Hearing is believing: Tomorrow's Child takes blindfolded audience on a sonic journey
Ghost River Theatre’s Ray Bradbury adaptation is a remarkable trip through sound
You should experience Ghost River Theatre's Tomorrow's Child. You should not, however, see it.
That's because this production from the Calgary theatre company — which they first performed in 2014, and which is being introduced to Winnipeg audiences by Theatre Projects Manitoba — is meant to be heard, and not seen, by an audience deprived of sight by blindfolds.
The result is trippy, immersive and engrossing.
Adaptors Eric Rose, Matthew Waddell and David van Belle use Ray Bradbury's 1947 short story Tomorrow's Child as their source material.
Set in the then-distant year of 1988, it tells the story of Polly (Anna Cummer) and Peter (Tyrell Crews), who decide their unborn baby will be delivered by a high-tech birthing machine. But a malfunction results in the child being born in a different dimension — and appearing to his parents, and the rest of the three-dimensional-seeing world, as a tentacled, blue pyramid.
Can Polly and Peter learn to love their extra-dimensional child? That's the question the sometimes surprisingly touching script asks.
It's weird sci-fi, and there's an element of what the creators call "retro-futurism" here, but for the most part they play the story pretty straight.
It's how that story plays out, though, that's remarkable. Audiences are asked to put on blindfolds before being led (gently, by a group of lab-coated "performer mechs") from the West End Cultural Centre lobby into the theatre space.

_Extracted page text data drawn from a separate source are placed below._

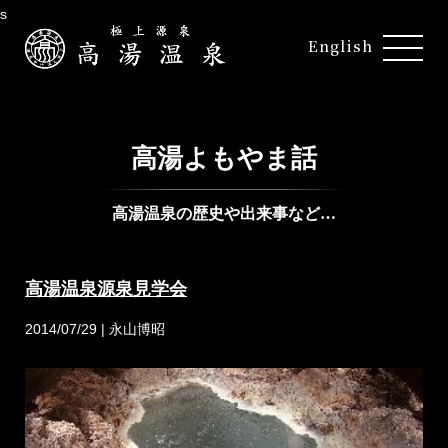
s
English
高湯よもやま話
高湯温泉の歴史や出来事など…
高湯温泉源泉見学会
2014/07/29 | 永山博昭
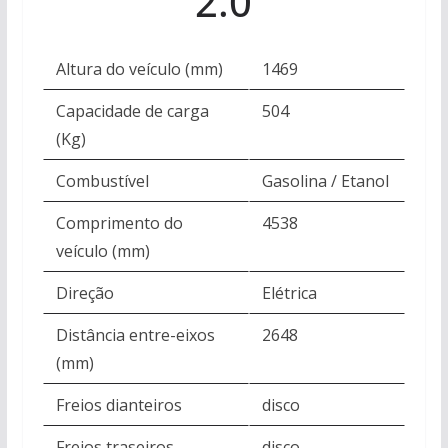
2.0
Altura do veículo (mm)
1469
Capacidade de carga
504
(Kg)
Combustível
Gasolina / Etanol
Comprimento do
4538
veículo (mm)
Direção
Elétrica
Distância entre-eixos
2648
(mm)
Freios dianteiros
disco
Freios traseiros
disco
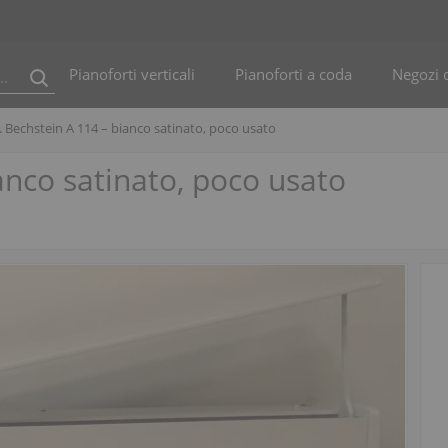
Pianoforti verticali
Pianoforti a coda
Negozi d
. Bechstein A 114 – bianco satinato, poco usato
anco satinato, poco usato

The story unfolds for us completely in the world of sound, and while performances here are very good (or sound very good, anyway), the real star of the show is the sound design by co-directors Rose and Waddell.

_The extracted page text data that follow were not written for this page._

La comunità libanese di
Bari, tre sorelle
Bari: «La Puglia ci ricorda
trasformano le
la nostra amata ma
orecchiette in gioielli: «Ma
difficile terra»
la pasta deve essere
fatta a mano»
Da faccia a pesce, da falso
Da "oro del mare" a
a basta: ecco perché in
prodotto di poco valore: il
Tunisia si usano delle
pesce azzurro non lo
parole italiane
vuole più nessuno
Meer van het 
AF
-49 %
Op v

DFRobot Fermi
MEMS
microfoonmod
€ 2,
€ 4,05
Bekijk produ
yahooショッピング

An aircraft passes behind us, around us, and finally lands in front of us with a sound so booming and realistic, you'd swear you can feel the gust of wind it kicks up.
Voices move around the room, past us, seemingly coming from all points thanks to an ingenious speaker set-up and some superb sound recording.
Noises and voices often layer, phase or flange with musical effect, creating a rich sonic soundscape. Sometimes the sounds we hear are joyful, like a child's laughter. Sometimes they're intense and unsettling rumbles, or unplaceable and alien futuristic sounds.
It can be an intense, and sometimes discombobulating, experience. Everyone will have a different picture of the show in their mind's eye, but the tapestry of sound created ensures it will be a vivid picture.
The overall effect is transporting — the initial discomfort of being deprived of a sense most of us rely on so heavily starts to give way to immersion in the show's sonic world.
And coming in at just around an hour, it lets us return to the visual world long before its powerful effect starts to wear thin.
It's a wild trip — and one that has to be heard to be believed.
Catch Tomorrow's Child at the West End Cultural Centre until Nov. 5.